Masterpieces in Open seas

Fifteen great films fill the Open Seas category at this year's RIFF. Open Seas presents acclaimed films from many of the most talented and respected filmmakers in the world. These include films which have been successful at festivals around the world in the last few months. Among films in the category this year is a film about a transsexual, a weird Finnish family and the life in a Danish prison.

These are the films in the Open Seas category this year:

Winter's Bone (USA, 2010)

Deep in the Ozark Mountains, clans live by a code of conduct that no one dares defy - until an intrepid teenage girl has no other choice. When Ree Dolly's crystal-meth-making father skips bail and goes missing, her family home is on the line. Unless she finds him, she and her young siblings and disabled mother face destitution. In a heroic quest, Ree traverses the county to confront her kin, break their silent collusion, and bring her father home. Winter’s Bone depicts an archetypal rite of passage from adolescence to adulthood. Only this time, the young warrior is a girl. As our heroine braves immoveable obstacles, she redefines the notion of family loyalty and, in the process, discovers her own power.

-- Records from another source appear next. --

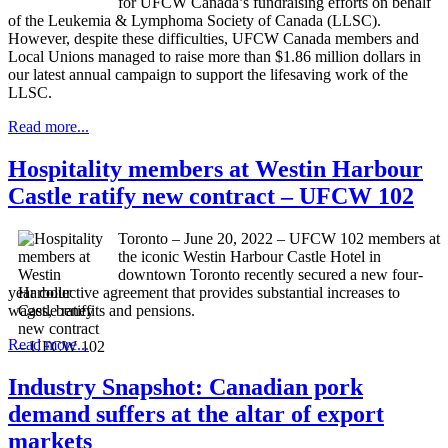
for UFCW Canada’s fundraising efforts on behalf
of the Leukemia & Lymphoma Society of Canada (LLSC).
However, despite these difficulties, UFCW Canada members and
Local Unions managed to raise more than $1.86 million dollars in
our latest annual campaign to support the lifesaving work of the
LLSC.
Read more...
Hospitality members at Westin Harbour
Castle ratify new contract – UFCW 102
Toronto – June 20, 2022 – UFCW 102 members at
the iconic Westin Harbour Castle Hotel in
downtown Toronto recently secured a new four-
year collective agreement that provides substantial increases to
wages, benefits and pensions.
Read more...
Industry Snapshot: Canadian pork
demand suffers at the altar of export
markets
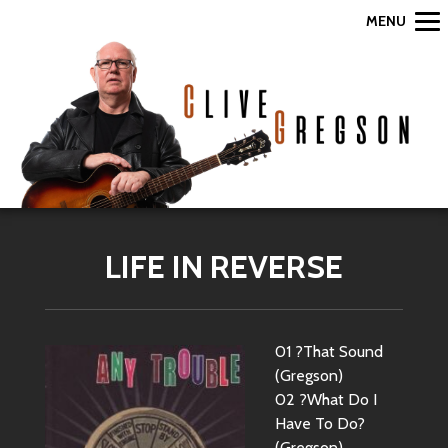
MENU
LIFE IN REVERSE
01 ?That Sound
(Gregson)
02 ?What Do I
Have To Do?
(Gregson)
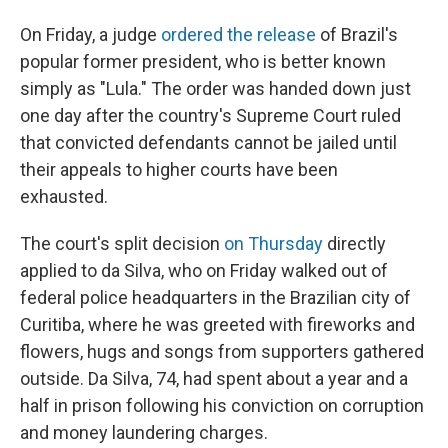
On Friday, a judge
ordered the release
of Brazil's
popular former president, who is better known
simply as "Lula." The order was handed down just
one day after the country's Supreme Court ruled
that convicted defendants cannot be jailed until
their appeals to higher courts have been
exhausted.
The court's split decision
on Thursday
directly
applied to da Silva, who on Friday walked out of
federal police headquarters in the Brazilian city of
Curitiba, where he was greeted with fireworks and
flowers, hugs and songs from supporters gathered
outside. Da Silva, 74, had spent about a year and a
half in prison following his conviction on corruption
and money laundering charges.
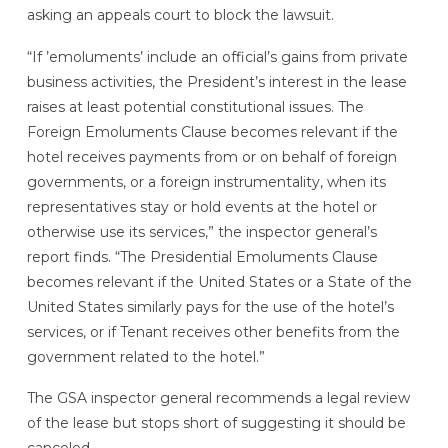
asking an appeals court to block the lawsuit.
“If ’emoluments’ include an official’s gains from private
business activities, the President’s interest in the lease
raises at least potential constitutional issues. The
Foreign Emoluments Clause becomes relevant if the
hotel receives payments from or on behalf of foreign
governments, or a foreign instrumentality, when its
representatives stay or hold events at the hotel or
otherwise use its services,” the inspector general’s
report finds. “The Presidential Emoluments Clause
becomes relevant if the United States or a State of the
United States similarly pays for the use of the hotel’s
services, or if Tenant receives other benefits from the
government related to the hotel.”
The GSA inspector general recommends a legal review
of the lease but stops short of suggesting it should be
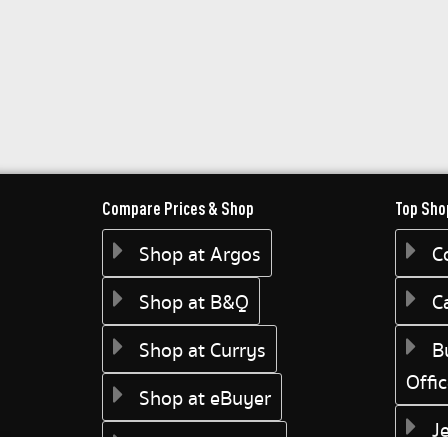
Compare Prices & Shop
Top Sho
Shop at Argos
C
Shop at B&Q
C
Shop at Currys
B
Offi
Shop at eBuyer
J
Shop at Dunelm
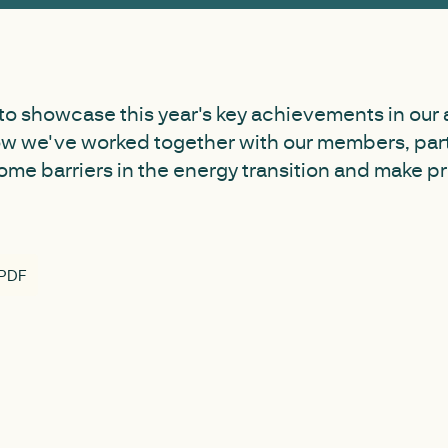
to showcase this year's key achievements in our 
ow we've worked together with our members, par
ome barriers in the energy transition and make 
 PDF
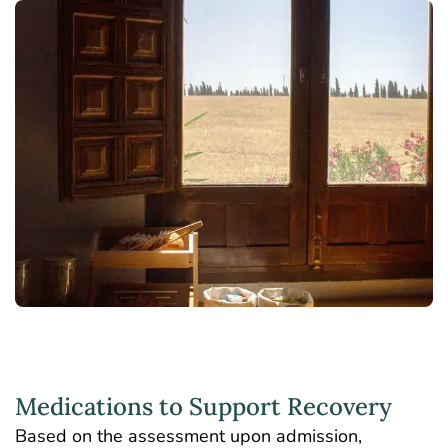
Medications to Support Recovery
Based on the assessment upon admission,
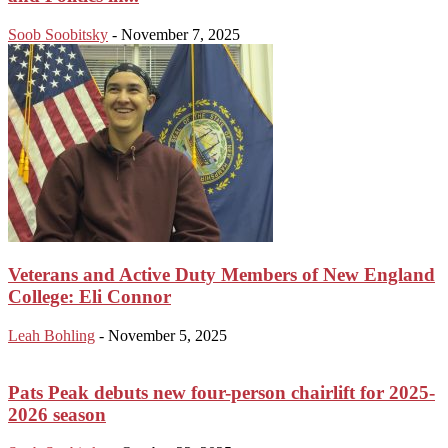
Soob Soobitsky
-
November 7, 2025
Veterans and Active Duty Members of New England
College: Eli Connor
Leah Bohling
-
November 5, 2025
Pats Peak debuts new four-person chairlift for 2025-
2026 season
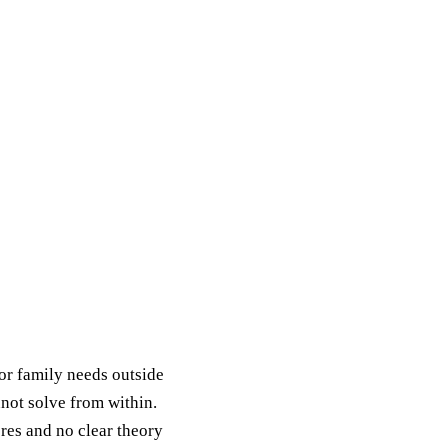
or family needs outside
nnot solve from within.
res and no clear theory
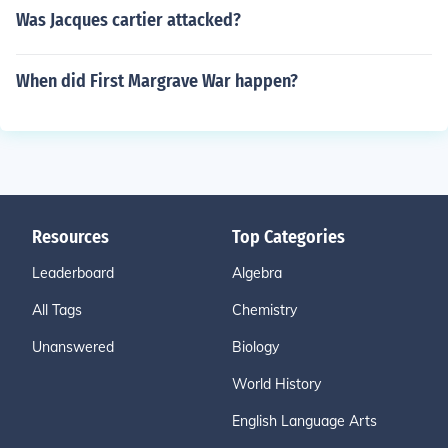
Was Jacques cartier attacked?
When did First Margrave War happen?
Resources
Top Categories
Leaderboard
Algebra
All Tags
Chemistry
Unanswered
Biology
World History
English Language Arts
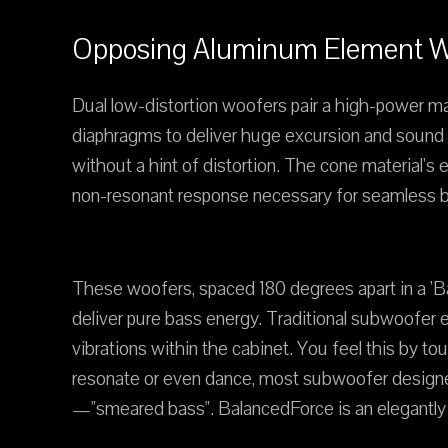
Opposing Aluminum Element Wo
Dual low-distortion woofers pair a high-power m
diaphragms to deliver huge excursion and sound o
without a hint of distortion. The cone material'
non-resonant response necessary for seamless bl
These woofers, spaced 180 degrees apart in a 'Bal
deliver pure bass energy. Traditional subwoofer 
vibrations within the cabinet. You feel this by 
resonate or even dance, most subwoofer designers
—"smeared bass". BalancedForce is an elegantly s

The Hunter (Germany, Iran, 2010)

Recently released from prison, Ali makes the most of his return, amidst much talk of the upcoming elections and promises of change. Despite working nights, he tries to spend the most time possible with his beautiful wife and young daughter. To escape the stress of urban living, Ali retreats to his favorite pastime of hunting in the secluded forest north of town. Tragedy strikes and Ali’s wife Sara is accidentally killed in a police shoot-out with demonstrators. After a long and frustrating experience at the police station, Ali’s own search for his missing six-year-old daughter ends in horror and pushes him over the edge. In broad daylight, overlooking the busy city’s surrounding highways, Ali randomly shoots and kills two policemen. After a high-speed car chase outside of town, Ali flees into the northern forest where he is captured by two police officers. Ali is resigned to his fate and watches quietly as the arguing policemen lose their way in the woods. Situations complicate and the line between hunter and hunted becomes difficult to define.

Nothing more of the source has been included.